# Advanced machine learning techniques

From previous lectures you have already learned about different classification algorithms, and also learned how to correctly validate and evaluate the quality of the model. But what if you have already found the best model and improve the accuracy of the model can no longer? In this case, you need to apply more advanced techniques of machine learning, which can be combined with the word "ensembles". An ensemble is a certain aggregate, parts of which form a single whole. From everyday life you know musical ensembles, where several musical instruments are united, architectural ensembles with different buildings, etc.

## Ensembles

A good example of ensembles is Condorcet's theorem "on the jury of juries" (1784). If each member of the jury has an independent opinion, and if the probability of a correct decision of a jury member is greater than 0.5, then the probability of a correct jury decision as a whole increases with the number of jury members and tends to one. If, however, the probability of being right for each member of the jury is less than 0.5, then the probability of taking the correct decision by the jury as a whole decreases monotonically and tends to zero with an increase in the number of jurors. <br>
$ \large N $ - number of jurors<br>
$ \large p $ - probability of correct jury decision<br>
$ \large \mu $ - probability of correct decision of the whole jury<br>
$ \large m $ - $\large [\frac{N+1}{2}]$<br>
$$ \large \mu = \sum_{i = m}^{N} C_N^ip^i (1-p)^{N-i} $$ 
If $ \large p > 0.5 $, then $ \large \mu > p $
If $ \large N \rightarrow \infty $, then $ \large \mu \rightarrow 1 $

Let's look at another example of ensembles - "The Wisdom of the Crowd". Frances Galton visited the market in 1906, where a certain lottery for peasants was held.
They gathered about 800 people, and they tried to guess the weight of the bull that stood in front of them. The bull weighed 1198 pounds. No peasant guessed the exact weight of the bull, but if we calculate the average of their predictions, we will get 1,177 pounds.
This idea of reducing the error was also applied in machine learning.

## Bagging

Suppose there is a training sample $ \large X $. Using bootstrap, we generate from it a sample $ \large X_1, \dots, X_M $. Now on each sample we will train our classifier $ \large a_i (x) $. The resulting classifier will average the answers of all these algorithms (in the case of classification, this corresponds to voting): $$ \large a(x) = \frac{1}{M}\sum_{i = 1}^M a_i(x) $$ This scheme can be represented by the picture below.
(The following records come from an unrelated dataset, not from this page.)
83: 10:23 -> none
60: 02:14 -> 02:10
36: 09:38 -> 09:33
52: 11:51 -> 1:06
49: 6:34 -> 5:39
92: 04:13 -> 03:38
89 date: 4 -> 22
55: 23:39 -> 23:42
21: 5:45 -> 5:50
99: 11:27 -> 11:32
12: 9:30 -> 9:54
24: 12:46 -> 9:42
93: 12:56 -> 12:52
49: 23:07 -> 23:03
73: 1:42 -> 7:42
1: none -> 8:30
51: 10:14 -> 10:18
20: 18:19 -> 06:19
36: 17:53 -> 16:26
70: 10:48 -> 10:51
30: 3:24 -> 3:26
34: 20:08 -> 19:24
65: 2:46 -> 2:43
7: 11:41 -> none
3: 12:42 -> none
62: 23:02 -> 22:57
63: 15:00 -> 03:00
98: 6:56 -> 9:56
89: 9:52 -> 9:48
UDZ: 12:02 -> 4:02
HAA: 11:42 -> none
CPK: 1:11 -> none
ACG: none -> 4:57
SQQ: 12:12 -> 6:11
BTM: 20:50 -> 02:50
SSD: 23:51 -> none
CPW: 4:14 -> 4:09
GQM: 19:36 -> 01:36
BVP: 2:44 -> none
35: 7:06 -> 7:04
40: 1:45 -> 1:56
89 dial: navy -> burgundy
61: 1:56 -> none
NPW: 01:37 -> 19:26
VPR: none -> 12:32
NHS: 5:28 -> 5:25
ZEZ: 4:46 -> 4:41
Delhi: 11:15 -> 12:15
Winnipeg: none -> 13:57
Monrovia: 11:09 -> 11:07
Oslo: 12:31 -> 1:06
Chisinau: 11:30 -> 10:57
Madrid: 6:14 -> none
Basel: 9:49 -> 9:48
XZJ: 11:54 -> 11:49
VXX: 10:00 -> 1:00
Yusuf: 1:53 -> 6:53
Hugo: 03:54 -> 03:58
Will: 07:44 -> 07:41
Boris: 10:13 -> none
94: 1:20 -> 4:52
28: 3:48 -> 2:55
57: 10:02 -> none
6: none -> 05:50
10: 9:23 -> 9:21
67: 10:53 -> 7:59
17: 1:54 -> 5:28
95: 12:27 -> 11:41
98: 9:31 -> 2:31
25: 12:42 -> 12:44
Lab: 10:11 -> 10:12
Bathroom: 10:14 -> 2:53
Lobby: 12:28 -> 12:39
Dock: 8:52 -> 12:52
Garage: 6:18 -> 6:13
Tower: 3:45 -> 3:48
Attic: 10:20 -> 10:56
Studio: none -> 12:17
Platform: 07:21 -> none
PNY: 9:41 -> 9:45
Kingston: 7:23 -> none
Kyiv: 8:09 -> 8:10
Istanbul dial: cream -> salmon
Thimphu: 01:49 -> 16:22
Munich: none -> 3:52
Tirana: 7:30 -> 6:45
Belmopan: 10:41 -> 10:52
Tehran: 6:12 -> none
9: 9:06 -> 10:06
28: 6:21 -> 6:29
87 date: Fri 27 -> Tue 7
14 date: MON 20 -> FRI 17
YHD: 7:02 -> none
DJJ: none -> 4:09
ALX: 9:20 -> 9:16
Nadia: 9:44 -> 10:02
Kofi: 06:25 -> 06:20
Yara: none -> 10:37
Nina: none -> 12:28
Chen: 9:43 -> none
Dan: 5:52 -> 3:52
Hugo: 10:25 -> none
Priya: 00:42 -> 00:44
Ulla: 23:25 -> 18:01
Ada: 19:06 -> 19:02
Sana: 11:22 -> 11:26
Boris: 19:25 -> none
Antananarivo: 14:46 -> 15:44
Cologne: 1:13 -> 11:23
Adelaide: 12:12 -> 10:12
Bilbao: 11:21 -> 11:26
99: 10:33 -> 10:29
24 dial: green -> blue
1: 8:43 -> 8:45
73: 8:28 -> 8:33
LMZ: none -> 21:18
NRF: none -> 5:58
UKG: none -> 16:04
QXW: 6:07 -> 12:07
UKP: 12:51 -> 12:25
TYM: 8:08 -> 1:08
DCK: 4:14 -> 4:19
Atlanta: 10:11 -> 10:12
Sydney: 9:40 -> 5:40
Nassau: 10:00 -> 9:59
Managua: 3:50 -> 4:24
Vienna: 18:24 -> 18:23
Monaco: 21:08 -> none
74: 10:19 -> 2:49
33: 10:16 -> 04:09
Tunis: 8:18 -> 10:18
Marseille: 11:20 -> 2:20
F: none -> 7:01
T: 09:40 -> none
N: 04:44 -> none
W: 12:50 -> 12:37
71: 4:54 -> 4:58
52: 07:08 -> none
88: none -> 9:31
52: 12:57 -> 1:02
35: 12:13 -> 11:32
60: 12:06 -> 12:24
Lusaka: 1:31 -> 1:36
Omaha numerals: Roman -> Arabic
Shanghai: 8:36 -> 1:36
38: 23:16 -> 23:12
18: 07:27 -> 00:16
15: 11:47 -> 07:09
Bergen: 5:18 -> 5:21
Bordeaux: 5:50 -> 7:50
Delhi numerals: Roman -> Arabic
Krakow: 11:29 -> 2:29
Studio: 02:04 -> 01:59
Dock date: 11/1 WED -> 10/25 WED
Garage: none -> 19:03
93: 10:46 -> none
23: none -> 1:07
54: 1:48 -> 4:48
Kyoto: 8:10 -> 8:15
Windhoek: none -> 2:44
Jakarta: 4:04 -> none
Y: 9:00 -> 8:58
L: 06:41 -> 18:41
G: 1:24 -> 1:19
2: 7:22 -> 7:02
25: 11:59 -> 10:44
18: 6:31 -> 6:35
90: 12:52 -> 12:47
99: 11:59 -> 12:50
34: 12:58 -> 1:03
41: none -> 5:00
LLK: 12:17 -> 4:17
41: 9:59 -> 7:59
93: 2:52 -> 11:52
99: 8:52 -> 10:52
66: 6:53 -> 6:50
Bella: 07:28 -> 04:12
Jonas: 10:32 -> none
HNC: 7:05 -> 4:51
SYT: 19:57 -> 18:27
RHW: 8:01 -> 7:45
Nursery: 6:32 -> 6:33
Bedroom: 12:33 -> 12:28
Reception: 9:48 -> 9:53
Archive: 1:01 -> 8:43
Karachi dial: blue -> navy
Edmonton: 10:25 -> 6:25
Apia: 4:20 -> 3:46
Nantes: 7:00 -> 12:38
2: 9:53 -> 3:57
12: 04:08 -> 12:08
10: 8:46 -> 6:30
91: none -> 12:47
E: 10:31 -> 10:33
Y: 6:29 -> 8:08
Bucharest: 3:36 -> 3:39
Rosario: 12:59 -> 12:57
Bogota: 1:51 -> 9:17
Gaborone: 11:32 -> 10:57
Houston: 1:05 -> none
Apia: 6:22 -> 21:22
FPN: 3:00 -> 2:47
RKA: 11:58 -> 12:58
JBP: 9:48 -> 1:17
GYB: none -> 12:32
![Image](https://github.com/Yorko/mlcourse_open/blob/master/img/bagging.png?raw=true)

### Out-of-bag error

Let $ \large \ell $ objects in the sample. At each step, all objects fall into the sub-sample with a return equally probable, a single object with probability $ \large \frac{1}{\ell}.$ The probability that the object will NOT fall into the subsample (it was not $ \large \ell $ times): $ \large (1 - \frac{1}{\ell})^\ell$. For $ \large \ell \rightarrow + \infty $ we obtain the limit $ \large \frac{1}{e} $. Then the probability of a specific object falling into the subsample $ \large \approx 1 - \frac{1}{e} \approx 63\% $.

![image](https://github.com/Yorko/mlcourse_open/blob/master/img/oob.png?raw=true)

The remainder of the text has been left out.